The small group of arsonists had broken away from a larger show of support for the coup leaders outside parliament, where Russian flags were on show.
The army has now given its backing to the troops who took President Mohamed Bazoum captive on Wednesday.
Russia joined other countries and the UN in calling for Mr Bazoum’s release.
The 64-year-old, who was elected as Niger’s president two years ago, is a key Western ally in the fight against Islamist militants in West Africa.
The US and France, the former colonial power, both have military bases in the uranium-rich country – and have condemned the coup.
US Secretary of State Antony Blinken called up Mr Bazoum promising Washington’s “unwavering support”.
Mr Bazoum took to Twitter on Thursday morning to issue a defiant statement: “The hard-won achievements will be safeguarded. All Nigeriens who love democracy and freedom will see to it.”
His foreign minister has also been trying to rally support and urge dialogue, but the army chief of staff said he was backing the takeover to avoid fighting within the armed forces.
It remains unclear who is really in charge of Niger as the junta has not announced its leader.
State TV has been repeating the late-night coup announcement interspersed with patriot music and Quranic verses – and its usual lunchtime news bulletin was not aired.

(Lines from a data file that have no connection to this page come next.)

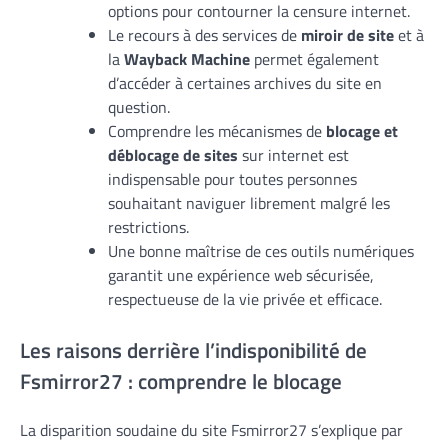
options pour contourner la censure internet.
Le recours à des services de
miroir de site
et à
la
Wayback Machine
permet également
d’accéder à certaines archives du site en
question.
Comprendre les mécanismes de
blocage et
déblocage de sites
sur internet est
indispensable pour toutes personnes
souhaitant naviguer librement malgré les
restrictions.
Une bonne maîtrise de ces outils numériques
garantit une expérience web sécurisée,
respectueuse de la vie privée et efficace.
Les raisons derrière l’indisponibilité de
Fsmirror27 : comprendre le blocage
La disparition soudaine du site Fsmirror27 s’explique par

But in the capital, Niamey, shops and markets opened for business and after delays due to heavy rain early in the morning, coup supporters took to the streets.
The hundreds who gathered outside the National Assembly had some Russian flags, while others held up hand-written signs saying: “Down with France” and “Foreign bases out”.
Police later fired tear gas to disperse those who had gone to the headquarters of the ruling party, where party activists ran away when they saw the protesters coming.
Some people were injured in the fracas and the burnt-out carcasses of vehicles now surround the PNDS Tarraya party building.
The coup supporters accuse the party of corruption and not doing enough to improve the security situation and end the long-running jihadist insurgency.
Two neighbouring countries, Mali and Burkina Faso, have experienced coups triggered by Islamist uprisings in recent years.
In both countries the new military leaders have moved closer to Russia after falling out with France.
“I hope they will install good security in the city and help us to achieve better conditions, because we have good resources. I don’t care if they just want to follow Burkina Faso or Mali,” Djibo, a supporter of the coup, told the BBC.
A number of well-known pro-Kremlin commentators on Telegram – one of the few major social media platforms not banned in Russia – have been posting comments in support of the coup, saying it is an opportunity for Russia and Wagner to get into Niger.
For the moment, there is no evidence of any Russian involvement in this takeover. Russian Foreign Minister Sergei Lavrov said constitutional order in Niger should be restored, Reuters says, quoting Russia’s state-owned Tass news agency.
Some civil society groups in Niger have been calling for a move away from France and towards Russia in recent weeks.
The junta has reprimanded France for violating the closure of the country’s borders after a military plane landed at an air-force base on Thursday morning.